Releva, nesta matéria, de forma nuclear como de seguida se compreenderá, a delimitação dos conceitos de acto de anulação, de liquidação adicional e de reforma de tal tipo de actos tributários. Ora, como doutamente doutrina o Prof. Alberto Xavier a anulação é o acto pelo qual a Administração Fiscal revoga, total ou parcialmente, o acto tributário que, em virtude de erro de facto, erro de direito ou omissão, tenha definido uma prestação tributária superior à que decorre directamente da lei. A liquidação definitiva excessiva (ou infundada) padece de um vício em sentido próprio. Os seus efeitos cessam de se produzir mercê de um acto jurídico que os constata e que, consequentemente, os destrói retroactivamente. Por sua vez, o acto tributário adicional é aquele através do qual a Administração Fiscal, verificando que mercê de omissão foi definida uma prestação inferior à legal, fixa o quantitativo que a esta deve acrescer para que se verifique uma absoluta conformidade com a lei. Ao invés do que sucede com a anulação, o acto adicional não revoga o acto tributário viciado. Porque se trata de uma nulidade simplesmente parcial, a lei mantém todos os efeitos do acto primitivamente praticado, limitando-se a exigir que a Administração, pela prática de um novo acto, titule juridicamente o excedente ou diferença que não fora previamente objecto de declaração. Longe de o destruir, o novo acto “adiciona-se” ao primeiro concorrendo ambos para a clarificação da prestação legalmente devida. Por último, a reforma do acto tributário verifica-se quando, por posterior variação da matéria colectável, a lei manda substituir a liquidação praticada, ainda que correctamente, com base na expressão daquela matéria ao tempo em que a Administração Fiscal a realizou. Ao contrário do que se passa na anulação e no acto tributário adicional não se verifica aqui um vício originário mas uma modificação superveniente do seu objecto (cfr.ac.S.T.A.-2ª.Secção, 22/3/2006, rec. 1284/05; ac.S.T.A.-2ª.Secção, 9/5/2007, rec.133/07; ac.T.C.A.Sul, 25/11/2009, proc. 2981/09; ac.T.C.A.Sul, 3/7/2012, proc.4076/10; Alberto Pinheiro Xavier, Conceito e Natureza do Acto Tributário, Almedina, 1972, pág.127 e seg.; Diogo Leite de Campos e Outros, Lei Geral Tributária comentada e anotada, 4ª. edição, 2012, pág.370).
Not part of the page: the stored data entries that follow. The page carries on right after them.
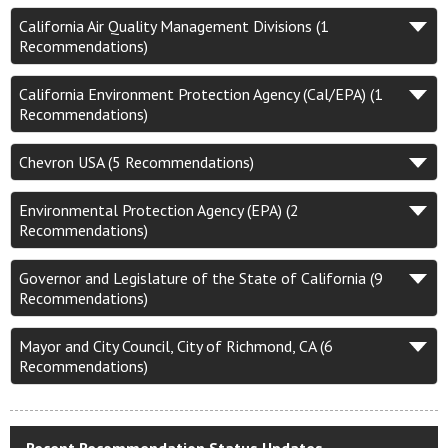
California Air Quality Management Divisions (1
Recommendations)
California Environment Protection Agency (Cal/EPA) (1
Recommendations)
Chevron USA (5 Recommendations)
Environmental Protection Agency (EPA) (2
Recommendations)
Governor and Legislature of the State of California (9
Recommendations)
Mayor and City Council, City of Richmond, CA (6
Recommendations)
Recent Recommendation Status Updates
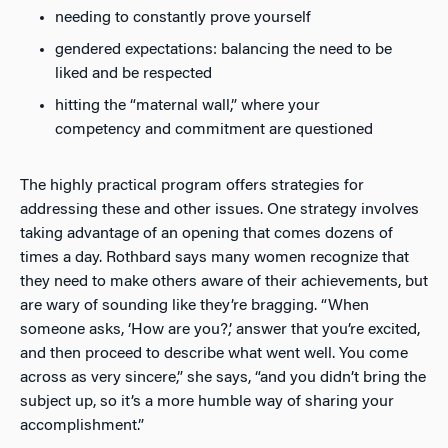
needing to constantly prove yourself
gendered expectations: balancing the need to be
liked and be respected
hitting the “maternal wall,” where your
competency and commitment are questioned
The highly practical program offers strategies for
addressing these and other issues. One strategy involves
taking advantage of an opening that comes dozens of
times a day. Rothbard says many women recognize that
they need to make others aware of their achievements, but
are wary of sounding like they’re bragging. “When
someone asks, ‘How are you?,’ answer that you’re excited,
and then proceed to describe what went well. You come
across as very sincere,” she says, “and you didn’t bring the
subject up, so it’s a more humble way of sharing your
accomplishment.”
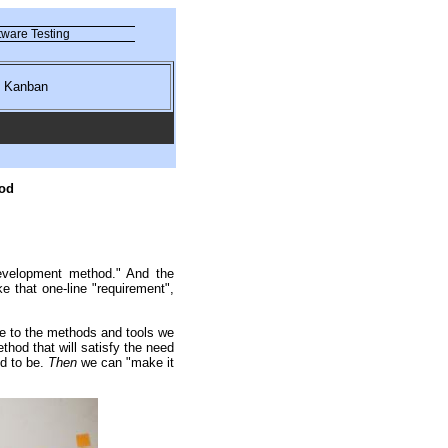
ware Testing
nd Kanban
od
evelopment method." And the
that one-line "requirement",
e to the methods and tools we
od that will satisfy the need
d to be.
Then
we can "make it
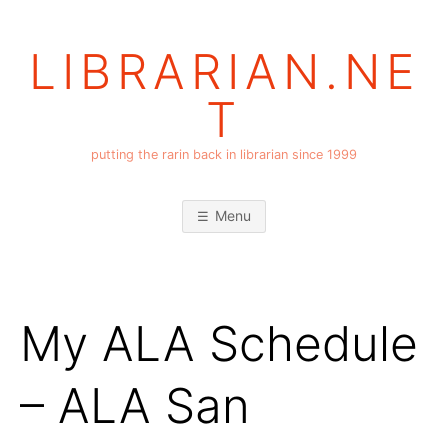
Skip
to
LIBRARIAN.NE
content
T
putting the rarin back in librarian since 1999
Menu
My ALA Schedule
– ALA San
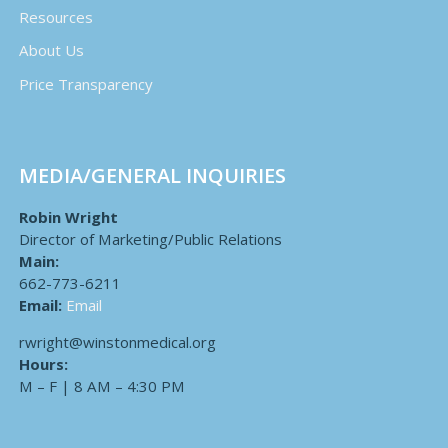
Resources
About Us
Price Transparency
MEDIA/GENERAL INQUIRIES
Robin Wright
Director of Marketing/Public Relations
Main:
662-773-6211
Email:
Email
rwright@winstonmedical.org
Hours:
M – F | 8 AM – 4:30 PM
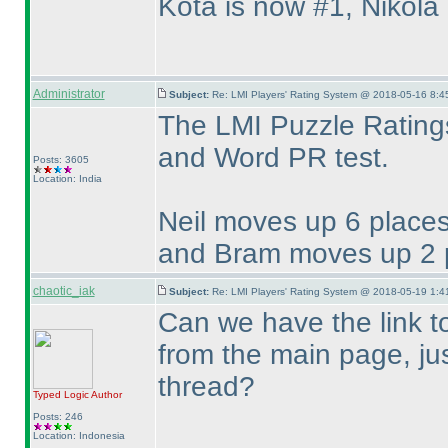
Kota is now #1, Nikola
Administrator
Subject:
Re: LMI Players' Rating System @ 2018-05-16 8:4
The LMI Puzzle Ratings
and Word PR test.
Posts: 3605
Location: India
Neil moves up 6 places
and Bram moves up 2 p
chaotic_iak
Subject:
Re: LMI Players' Rating System @ 2018-05-19 1:4
Can we have the link t
from the main page, just
thread?
Typed Logic
Author
Posts: 246
Location: Indonesia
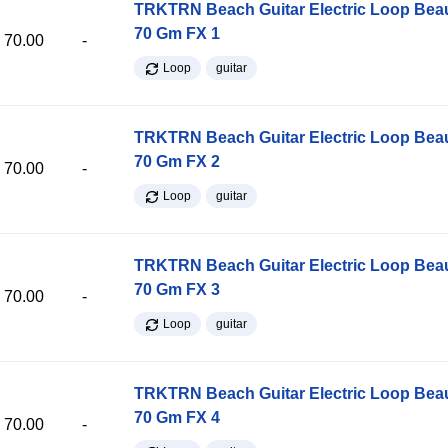
TRKTRN Beach Guitar Electric Loop Be
70 Gm FX 1
70.00
-
Loop
guitar
TRKTRN Beach Guitar Electric Loop Be
70 Gm FX 2
70.00
-
Loop
guitar
TRKTRN Beach Guitar Electric Loop Be
70 Gm FX 3
70.00
-
Loop
guitar
TRKTRN Beach Guitar Electric Loop Be
70 Gm FX 4
70.00
-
Voltando ao caso concreto, o que sucedeu e decorre dos elementos coligidos para os autos e levados ao probatório, foi que, após a concretização de auto-liquidação, por parte do recorrente, em sede de IRC e por referência ao exercício de 1998, a A. F., em resultado de acção inspectiva, concluiu que o declarado não espelhava a real situação tributável da recorrente, apurando um imposto inferior ao devido, pelo que procedeu às correcções à matéria colectável que considerou necessárias à correspondência devida e, em conformidade e sequentemente, liquidou o imposto que entendeu pertinente (cfr.nºs.2, 6 e 7 do probatório). Trata-se, aqui e indubitavelmente, à luz dos ensinamentos referidos de um verdadeiro e próprio acto tributário adicional. Mas, posteriormente, a A. F., veio a produzir uma nova e sucessiva correcção àquela matéria colectável já corrigida e que suportou a dita liquidação adicional; simplesmente, nesta correcção, a Fazenda Pública actuou em resultado de reclamação graciosa deduzida contra aquele acto de liquidação adicional pela recorrente e em sentido que lhe foi parcialmente favorável, isto é, veio a considerar ter atendido, erradamente, determinados montantes, por excesso, os quais influenciaram, a final e negativamente para a recorrente, o imposto devido (cfr.nºs.3 a 5 do probatório).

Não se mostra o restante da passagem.